Where can I find the latest GSEB Class 10 Maths Solutions Chapter 3 Pair of Linear Equations in Two Variables Exercise 3.2 for the 2026-27 session?

The complete and updated GSEB Class 10 Maths Solutions Chapter 3 Pair of Linear Equations in Two Variables Exercise 3.2 is available for free on StudiesToday.com. These solutions for Class 10 Mathematics are as per latest GSEB curriculum.

Are the Mathematics GSEB solutions for Class 10 updated for the new 50% competency-based exam pattern?

Yes, our experts have revised the GSEB Class 10 Maths Solutions Chapter 3 Pair of Linear Equations in Two Variables Exercise 3.2 as per 2026 exam pattern. All textbook exercises have been solved and have added explanation about how the Mathematics concepts are applied in case-study and assertion-reasoning questions.

How do these Class 10 GSEB solutions help in scoring 90% plus marks?
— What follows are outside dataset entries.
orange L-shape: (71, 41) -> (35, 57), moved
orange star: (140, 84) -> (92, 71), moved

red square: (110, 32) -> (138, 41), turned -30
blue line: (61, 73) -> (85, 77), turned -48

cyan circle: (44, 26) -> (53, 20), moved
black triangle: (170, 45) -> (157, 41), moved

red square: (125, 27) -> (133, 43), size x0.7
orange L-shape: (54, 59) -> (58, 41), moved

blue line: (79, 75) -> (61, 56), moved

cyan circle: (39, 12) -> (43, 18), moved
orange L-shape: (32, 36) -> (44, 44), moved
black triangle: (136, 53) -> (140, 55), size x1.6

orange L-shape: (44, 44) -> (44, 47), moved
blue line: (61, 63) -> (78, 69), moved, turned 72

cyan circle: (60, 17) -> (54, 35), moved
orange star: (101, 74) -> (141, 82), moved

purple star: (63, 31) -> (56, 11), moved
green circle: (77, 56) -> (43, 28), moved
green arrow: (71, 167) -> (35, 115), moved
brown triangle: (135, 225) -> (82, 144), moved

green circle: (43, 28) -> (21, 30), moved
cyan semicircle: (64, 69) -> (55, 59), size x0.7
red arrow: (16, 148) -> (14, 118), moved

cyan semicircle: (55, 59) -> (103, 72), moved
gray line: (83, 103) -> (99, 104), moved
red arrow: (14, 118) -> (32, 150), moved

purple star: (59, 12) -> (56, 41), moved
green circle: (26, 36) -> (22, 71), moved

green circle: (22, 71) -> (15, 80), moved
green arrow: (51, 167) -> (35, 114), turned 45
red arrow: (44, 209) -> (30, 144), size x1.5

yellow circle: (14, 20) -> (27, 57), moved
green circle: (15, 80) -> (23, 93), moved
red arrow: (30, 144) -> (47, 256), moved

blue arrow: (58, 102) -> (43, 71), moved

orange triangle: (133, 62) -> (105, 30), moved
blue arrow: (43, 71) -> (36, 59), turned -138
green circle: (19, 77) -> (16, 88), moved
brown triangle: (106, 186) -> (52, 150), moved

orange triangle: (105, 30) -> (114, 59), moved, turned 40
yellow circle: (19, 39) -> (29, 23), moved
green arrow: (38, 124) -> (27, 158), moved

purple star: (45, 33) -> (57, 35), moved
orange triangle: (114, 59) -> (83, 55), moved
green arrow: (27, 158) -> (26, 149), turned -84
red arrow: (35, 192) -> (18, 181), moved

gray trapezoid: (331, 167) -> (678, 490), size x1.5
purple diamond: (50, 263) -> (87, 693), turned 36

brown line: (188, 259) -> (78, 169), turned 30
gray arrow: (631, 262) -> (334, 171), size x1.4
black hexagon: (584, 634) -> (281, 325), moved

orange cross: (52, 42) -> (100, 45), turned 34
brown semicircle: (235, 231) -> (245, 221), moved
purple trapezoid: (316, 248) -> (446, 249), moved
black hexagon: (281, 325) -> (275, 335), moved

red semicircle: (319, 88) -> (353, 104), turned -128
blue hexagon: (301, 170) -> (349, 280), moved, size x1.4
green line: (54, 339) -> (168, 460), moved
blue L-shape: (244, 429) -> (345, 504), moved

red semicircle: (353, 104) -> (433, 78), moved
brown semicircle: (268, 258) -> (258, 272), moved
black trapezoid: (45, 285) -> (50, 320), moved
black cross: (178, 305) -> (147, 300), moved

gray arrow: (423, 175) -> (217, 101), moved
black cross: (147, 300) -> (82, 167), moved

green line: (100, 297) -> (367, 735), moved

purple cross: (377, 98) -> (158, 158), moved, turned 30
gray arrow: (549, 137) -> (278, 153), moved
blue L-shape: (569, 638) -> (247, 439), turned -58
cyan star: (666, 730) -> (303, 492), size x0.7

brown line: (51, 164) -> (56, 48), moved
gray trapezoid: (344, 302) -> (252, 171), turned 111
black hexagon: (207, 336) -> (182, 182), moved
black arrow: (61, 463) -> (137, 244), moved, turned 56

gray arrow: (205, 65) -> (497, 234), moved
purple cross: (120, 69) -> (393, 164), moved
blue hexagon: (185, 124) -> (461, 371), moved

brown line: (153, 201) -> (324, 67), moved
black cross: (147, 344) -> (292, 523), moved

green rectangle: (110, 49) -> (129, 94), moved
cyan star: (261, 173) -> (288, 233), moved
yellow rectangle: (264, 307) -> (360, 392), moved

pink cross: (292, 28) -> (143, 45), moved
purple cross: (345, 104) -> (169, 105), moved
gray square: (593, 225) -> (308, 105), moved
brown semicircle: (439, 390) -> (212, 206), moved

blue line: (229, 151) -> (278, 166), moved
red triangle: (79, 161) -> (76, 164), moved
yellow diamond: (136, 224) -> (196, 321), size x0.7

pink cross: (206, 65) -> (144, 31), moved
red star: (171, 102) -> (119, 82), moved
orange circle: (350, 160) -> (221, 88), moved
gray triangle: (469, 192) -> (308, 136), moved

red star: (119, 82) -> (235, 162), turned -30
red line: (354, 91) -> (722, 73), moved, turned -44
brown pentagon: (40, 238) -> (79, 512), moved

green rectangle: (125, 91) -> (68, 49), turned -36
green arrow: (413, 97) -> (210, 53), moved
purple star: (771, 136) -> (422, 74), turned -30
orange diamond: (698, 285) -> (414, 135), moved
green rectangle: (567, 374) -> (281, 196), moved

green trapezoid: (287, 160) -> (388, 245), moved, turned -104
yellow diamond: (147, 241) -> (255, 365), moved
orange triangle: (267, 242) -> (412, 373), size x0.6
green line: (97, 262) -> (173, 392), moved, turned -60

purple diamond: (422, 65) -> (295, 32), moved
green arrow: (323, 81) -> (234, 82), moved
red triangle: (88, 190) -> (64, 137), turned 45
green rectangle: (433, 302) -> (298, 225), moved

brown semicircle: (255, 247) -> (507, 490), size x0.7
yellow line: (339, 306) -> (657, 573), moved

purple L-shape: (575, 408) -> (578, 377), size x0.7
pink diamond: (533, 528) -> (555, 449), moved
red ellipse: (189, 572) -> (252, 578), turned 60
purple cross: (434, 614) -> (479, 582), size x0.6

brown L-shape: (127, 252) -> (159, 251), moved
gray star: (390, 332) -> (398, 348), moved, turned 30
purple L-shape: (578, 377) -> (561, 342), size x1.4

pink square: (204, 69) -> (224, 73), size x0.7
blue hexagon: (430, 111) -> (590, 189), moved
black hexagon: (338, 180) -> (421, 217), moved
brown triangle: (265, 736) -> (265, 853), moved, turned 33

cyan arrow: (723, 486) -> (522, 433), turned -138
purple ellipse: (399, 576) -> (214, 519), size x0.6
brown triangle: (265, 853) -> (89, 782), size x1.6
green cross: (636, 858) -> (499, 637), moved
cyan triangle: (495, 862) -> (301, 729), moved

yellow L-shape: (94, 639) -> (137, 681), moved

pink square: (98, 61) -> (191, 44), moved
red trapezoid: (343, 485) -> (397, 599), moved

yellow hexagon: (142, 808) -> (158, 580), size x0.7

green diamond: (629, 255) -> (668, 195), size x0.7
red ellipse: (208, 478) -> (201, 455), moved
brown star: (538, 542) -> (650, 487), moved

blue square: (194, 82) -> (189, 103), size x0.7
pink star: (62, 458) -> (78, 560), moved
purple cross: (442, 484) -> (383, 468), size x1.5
Toppers recommend using GSEB language because GSEB marking schemes are strictly based on textbook definitions. Our GSEB Class 10 Maths Solutions Chapter 3 Pair of Linear Equations in Two Variables Exercise 3.2 will help students to get full marks in the theory paper.

Do you offer GSEB Class 10 Maths Solutions Chapter 3 Pair of Linear Equations in Two Variables Exercise 3.2 in multiple languages like Hindi and English?

Yes, we provide bilingual support for Class 10 Mathematics. You can access GSEB Class 10 Maths Solutions Chapter 3 Pair of Linear Equations in Two Variables Exercise 3.2 in both English and Hindi medium.

Is it possible to download the Mathematics GSEB solutions for Class 10 as a PDF?

Yes, you can download the entire GSEB Class 10 Maths Solutions Chapter 3 Pair of Linear Equations in Two Variables Exercise 3.2 in printable PDF format for offline study on any device.